In the world of writing and reading, I am now going through Moby Dick. I plan to read it this week. So far it's hard to understand. I can't seem to get the voice right in my head--the rhythms are off for me. That's why I hate reading things that are dated; I lose my place trying to figure out the voice, and have to start over. Anyway, I am hoping to read the Dick and six or seven other books by May. The plan is that this will help me get in a good position to take the GRE in Literature exam, or, at the very least, be able to see if I want to take it. Is there some specific area I would want to study if I did a PhD? Right now, my only interest is Nabokov. He is a very exciting writer for me. I also like Nathaniel Hawthorne. Who knows? Maybe they will be the authors I decide to study for a couple years. No idea. Maybe I will just make movies and television. I have no idea. I wouldn't mind writing a novel this year though.

I am now off to celebrate Sogee's birthday...

No Friends

"I don't have any friends," Sogee said.

"Neither do I," I said. 

"What is a friend?" she asked.

"Good question," I said.

"Want to go to a coffee shop and talk about friends?"

"Okay," I said.

Sogee and the Rubber Crisis


Today my mom warned me about flushing condoms in the toilet. I was a bit taken aback. 

"What?" I asked. 

"When you have eh-sex, please do not flush the things you use to prevent pregnancy -- what are those called?" she asked in her thick Persian accent.

"Condoms."

"Yes, please do not flush them. You can cause a big accident."

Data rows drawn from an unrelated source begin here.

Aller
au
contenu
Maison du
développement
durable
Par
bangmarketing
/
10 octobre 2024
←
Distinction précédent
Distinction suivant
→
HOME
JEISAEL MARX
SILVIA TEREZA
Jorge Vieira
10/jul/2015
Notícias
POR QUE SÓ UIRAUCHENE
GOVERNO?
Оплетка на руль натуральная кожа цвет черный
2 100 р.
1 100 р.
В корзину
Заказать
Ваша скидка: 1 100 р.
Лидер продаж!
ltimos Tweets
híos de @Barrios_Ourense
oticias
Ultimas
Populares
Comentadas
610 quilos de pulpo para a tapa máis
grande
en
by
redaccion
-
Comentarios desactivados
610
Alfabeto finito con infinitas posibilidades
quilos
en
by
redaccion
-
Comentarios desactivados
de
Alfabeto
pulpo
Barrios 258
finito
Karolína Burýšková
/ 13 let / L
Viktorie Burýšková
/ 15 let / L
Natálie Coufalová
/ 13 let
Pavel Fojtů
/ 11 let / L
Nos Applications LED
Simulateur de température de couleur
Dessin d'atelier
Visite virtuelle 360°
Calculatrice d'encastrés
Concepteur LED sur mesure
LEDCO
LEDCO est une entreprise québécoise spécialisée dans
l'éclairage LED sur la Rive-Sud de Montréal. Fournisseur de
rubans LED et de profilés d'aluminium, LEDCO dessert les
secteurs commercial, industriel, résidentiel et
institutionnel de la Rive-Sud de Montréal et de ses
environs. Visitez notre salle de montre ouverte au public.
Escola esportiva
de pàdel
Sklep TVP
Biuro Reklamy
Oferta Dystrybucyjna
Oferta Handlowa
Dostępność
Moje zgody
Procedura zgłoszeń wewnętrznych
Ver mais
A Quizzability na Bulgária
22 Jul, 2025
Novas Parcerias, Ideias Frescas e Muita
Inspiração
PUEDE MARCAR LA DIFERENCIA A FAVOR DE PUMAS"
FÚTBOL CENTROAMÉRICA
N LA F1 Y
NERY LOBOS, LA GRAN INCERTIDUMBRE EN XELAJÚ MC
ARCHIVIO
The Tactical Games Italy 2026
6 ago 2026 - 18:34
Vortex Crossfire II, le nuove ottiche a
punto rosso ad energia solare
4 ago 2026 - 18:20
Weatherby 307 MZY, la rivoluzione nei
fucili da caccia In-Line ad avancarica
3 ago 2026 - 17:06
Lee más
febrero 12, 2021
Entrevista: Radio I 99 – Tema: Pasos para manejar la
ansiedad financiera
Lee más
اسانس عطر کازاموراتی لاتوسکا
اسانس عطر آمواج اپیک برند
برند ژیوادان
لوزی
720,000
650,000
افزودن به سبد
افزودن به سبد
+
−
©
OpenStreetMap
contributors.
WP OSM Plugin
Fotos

I was confused how my mother would know a condom was flushed or that we had sex. I guess there might have been a floater. Oh, well. What can you do? It's not my house. Sogee and I are a married couple staying with another married couple that happen to be my parents. There are bound to be discussions when you are sharing space with other people. "Not flushing the rubbers" seems a perfectly legitimate concern.

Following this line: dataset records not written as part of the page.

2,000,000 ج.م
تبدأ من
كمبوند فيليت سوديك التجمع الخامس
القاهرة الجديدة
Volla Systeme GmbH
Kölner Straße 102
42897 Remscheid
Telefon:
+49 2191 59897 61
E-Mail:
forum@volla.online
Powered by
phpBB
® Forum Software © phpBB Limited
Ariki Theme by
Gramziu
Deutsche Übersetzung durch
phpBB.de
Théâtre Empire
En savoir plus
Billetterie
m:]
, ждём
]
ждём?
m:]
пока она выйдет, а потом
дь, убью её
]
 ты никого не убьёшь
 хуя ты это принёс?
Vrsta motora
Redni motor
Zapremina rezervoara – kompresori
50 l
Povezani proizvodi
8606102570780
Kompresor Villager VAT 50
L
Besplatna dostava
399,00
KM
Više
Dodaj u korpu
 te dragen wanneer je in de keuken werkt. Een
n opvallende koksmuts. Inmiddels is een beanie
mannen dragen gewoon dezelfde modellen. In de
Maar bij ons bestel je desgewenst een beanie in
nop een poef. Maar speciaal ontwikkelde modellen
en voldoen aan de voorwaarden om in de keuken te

"Okay," I told my mother. "I will not flush anything."

"Good," she said, and then let out a sly grin. 

Her smile said it all. It might have even been the reason to bring it up in the first place. I think my parents are kind of happy to know that Sogee and I are doing okay with married life. That makes total sense to me. We probably didn't seem like we were doing too well the first couple weeks in America. And the truth is, we weren't. 

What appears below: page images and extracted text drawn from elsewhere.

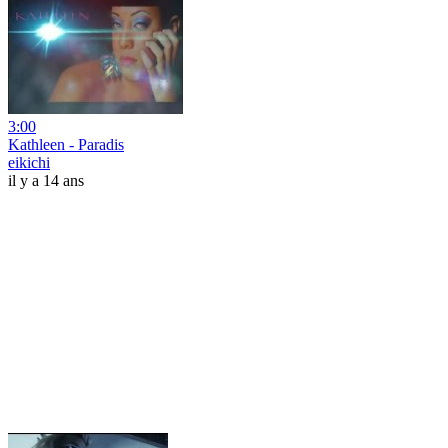
3:00
Kathleen - Paradis
eikichi
il y a 14 ans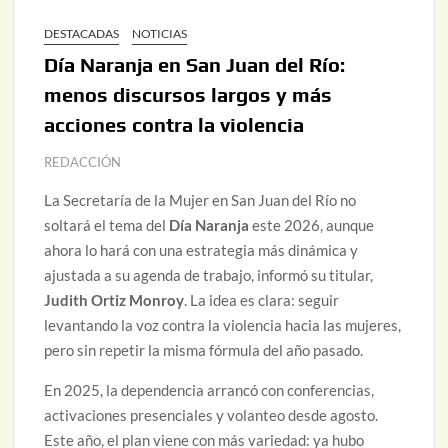
DESTACADAS
NOTICIAS
Día Naranja en San Juan del Río:
menos discursos largos y más
acciones contra la violencia
REDACCIÓN
La Secretaría de la Mujer en San Juan del Río no
soltará el tema del
Día Naranja
este 2026, aunque
ahora lo hará con una estrategia más dinámica y
ajustada a su agenda de trabajo, informó su titular,
Judith Ortiz Monroy
. La idea es clara: seguir
levantando la voz contra la violencia hacia las mujeres,
pero sin repetir la misma fórmula del año pasado.
En 2025, la dependencia arrancó con conferencias,
activaciones presenciales y volanteo desde agosto.
Este año, el plan viene con más variedad: ya hubo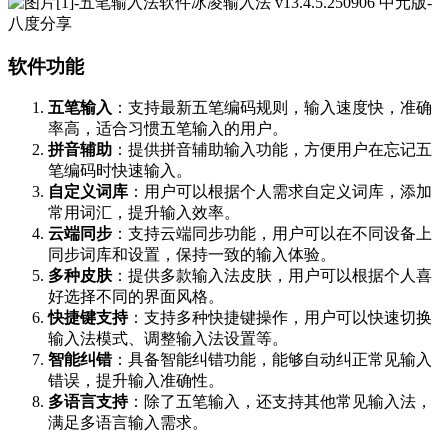
软件功能
五笔输入
：支持最新五笔编码规则，输入速度快，准确
率高，适合习惯五笔输入的用户。
拼音辅助
：提供拼音辅助输入功能，方便用户在忘记五
笔编码时快速输入。
自定义词库
：用户可以根据个人需求自定义词库，添加
常用词汇，提升输入效率。
云端同步
：支持云端同步功能，用户可以在不同设备上
同步词库和设置，保持一致的输入体验。
多种皮肤
：提供多款输入法皮肤，用户可以根据个人喜
好选择不同的界面风格。
快捷键支持
：支持多种快捷键操作，用户可以快速切换
输入法模式、调整输入法设置等。
智能纠错
：具备智能纠错功能，能够自动纠正常见输入
错误，提升输入准确性。
多语言支持
：除了五笔输入，还支持其他常见输入法，
满足多语言输入需求。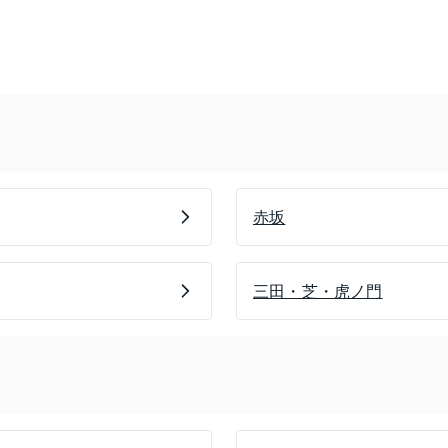
赤坂
三田・芝・虎ノ門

Moving from another country is a big change, especially for a couple that's spent there entire courtship and together-ness in a previous one that is so different. You get off the plane and have a whole new set of cultural, living, and speaking guidelines, that are, in most cases, very much the opposite of what you were used to. What do you mean you can't spit on the sidewalk? Why won't they swipe my credit card for me? Why is that person mad because I nudged their shoulder while walking past them? Suddenly, you are given looks for behavior that was deemed fine and appropriate a plane ride ago. You are suddenly inappropriate in every way. That certainly does a number on a person's head. You suddenly start worrying about how you and your partner can prevent being tarred and feathered before the week is through. 

"Don't do that! Do this!" I found myself saying. "In America, we don't walk down the street like that at night. We don't..." And on and on. I must have been a broken record with all my concerns. I was suddenly so hell bent on explaining everything. And Sogee, to her credit, was willing to hear me out - for a minute. 

"Yeah, you don't want to go out in heels in this part of L.A.," I told her on day two in the city.

"Why not? This is how I dress!"

That was probably the beginning of disaster. You don't criticize Sogee's heels. It was only a matter of time before my sometimes legitimate concerns were thwarted as preposterous. I mean, some things - like walking in safe areas of Los Angeles - were legitimate concerns, but I was still taking it overboard. I certainly didn't need to recommend her walking one way and not another to get groceries. She would be okay. 

I suppose that's a tendency in my relationship life. I become the sounding call for any potential catastrophe, politically correct action, and any basic fear-inducing-paranoia I can find to sabotage my relationships. This previous pattern had yet to rear its ugly head in my new marriage. I realized this as it was happening. I could also sense that I was going through some reverse culture shock as well.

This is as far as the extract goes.